--- Records for this exercise Enclosed Below ---

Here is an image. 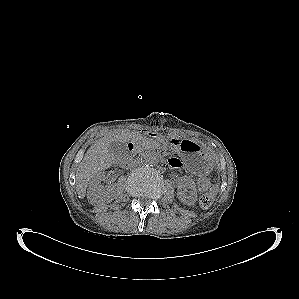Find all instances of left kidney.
<instances>
[{
	"label": "left kidney",
	"instance_id": "5707ae66",
	"mask_svg": "<svg viewBox=\"0 0 299 299\" xmlns=\"http://www.w3.org/2000/svg\"><path fill=\"white\" fill-rule=\"evenodd\" d=\"M178 184V199L185 205H193L197 200V189L195 182L191 178L184 176L180 178ZM186 191L189 192V195L185 194Z\"/></svg>",
	"mask_w": 299,
	"mask_h": 299
}]
</instances>
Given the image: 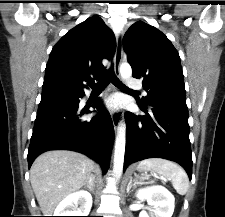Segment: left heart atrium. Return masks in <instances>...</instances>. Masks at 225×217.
<instances>
[{
    "label": "left heart atrium",
    "mask_w": 225,
    "mask_h": 217,
    "mask_svg": "<svg viewBox=\"0 0 225 217\" xmlns=\"http://www.w3.org/2000/svg\"><path fill=\"white\" fill-rule=\"evenodd\" d=\"M121 102L117 96H110L105 100V107L109 110H116L120 107Z\"/></svg>",
    "instance_id": "obj_1"
}]
</instances>
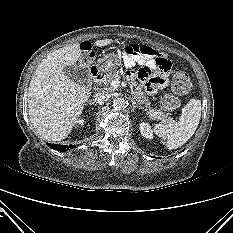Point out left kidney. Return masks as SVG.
Returning <instances> with one entry per match:
<instances>
[{"mask_svg":"<svg viewBox=\"0 0 233 233\" xmlns=\"http://www.w3.org/2000/svg\"><path fill=\"white\" fill-rule=\"evenodd\" d=\"M140 132L147 139L153 138V131L151 129V126L147 122L140 123Z\"/></svg>","mask_w":233,"mask_h":233,"instance_id":"obj_1","label":"left kidney"}]
</instances>
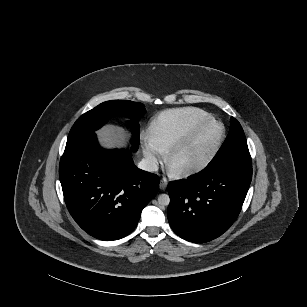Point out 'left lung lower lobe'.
Returning <instances> with one entry per match:
<instances>
[{"label":"left lung lower lobe","mask_w":307,"mask_h":307,"mask_svg":"<svg viewBox=\"0 0 307 307\" xmlns=\"http://www.w3.org/2000/svg\"><path fill=\"white\" fill-rule=\"evenodd\" d=\"M251 179V164L225 162L170 182L167 216L172 230L195 243L219 237L240 213Z\"/></svg>","instance_id":"obj_1"}]
</instances>
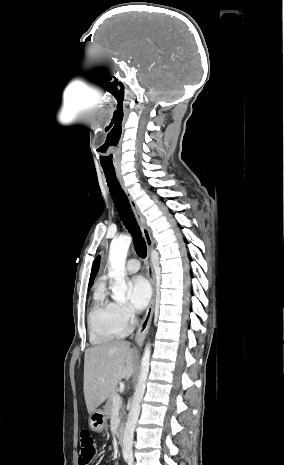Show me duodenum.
Here are the masks:
<instances>
[{"label":"duodenum","instance_id":"duodenum-1","mask_svg":"<svg viewBox=\"0 0 284 465\" xmlns=\"http://www.w3.org/2000/svg\"><path fill=\"white\" fill-rule=\"evenodd\" d=\"M115 437L118 443H122L123 438H124V429L123 428L117 429Z\"/></svg>","mask_w":284,"mask_h":465}]
</instances>
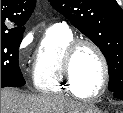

--- End of Enclosed Records for this exercise ---

| Activity |
Nothing but the lines from the one with "Point out left kidney. Return masks as SVG." through the end of the entries above, both included, should be set down, exactly and without pictures.

| Solved exercise |
Point out left kidney. Return masks as SVG.
Returning <instances> with one entry per match:
<instances>
[{"mask_svg":"<svg viewBox=\"0 0 233 233\" xmlns=\"http://www.w3.org/2000/svg\"><path fill=\"white\" fill-rule=\"evenodd\" d=\"M140 132L147 139L153 138V131L151 129V126L147 122L140 123Z\"/></svg>","mask_w":233,"mask_h":233,"instance_id":"obj_1","label":"left kidney"}]
</instances>
Point out 'left lung lower lobe'.
Returning <instances> with one entry per match:
<instances>
[{"label":"left lung lower lobe","mask_w":307,"mask_h":307,"mask_svg":"<svg viewBox=\"0 0 307 307\" xmlns=\"http://www.w3.org/2000/svg\"><path fill=\"white\" fill-rule=\"evenodd\" d=\"M251 179V164L225 162L170 182L167 216L172 230L195 243L219 237L240 213Z\"/></svg>","instance_id":"obj_1"}]
</instances>
Show me duodenum.
Here are the masks:
<instances>
[{"label":"duodenum","instance_id":"duodenum-1","mask_svg":"<svg viewBox=\"0 0 284 465\" xmlns=\"http://www.w3.org/2000/svg\"><path fill=\"white\" fill-rule=\"evenodd\" d=\"M115 437L118 443H122L123 438H124V429L123 428L117 429Z\"/></svg>","mask_w":284,"mask_h":465}]
</instances>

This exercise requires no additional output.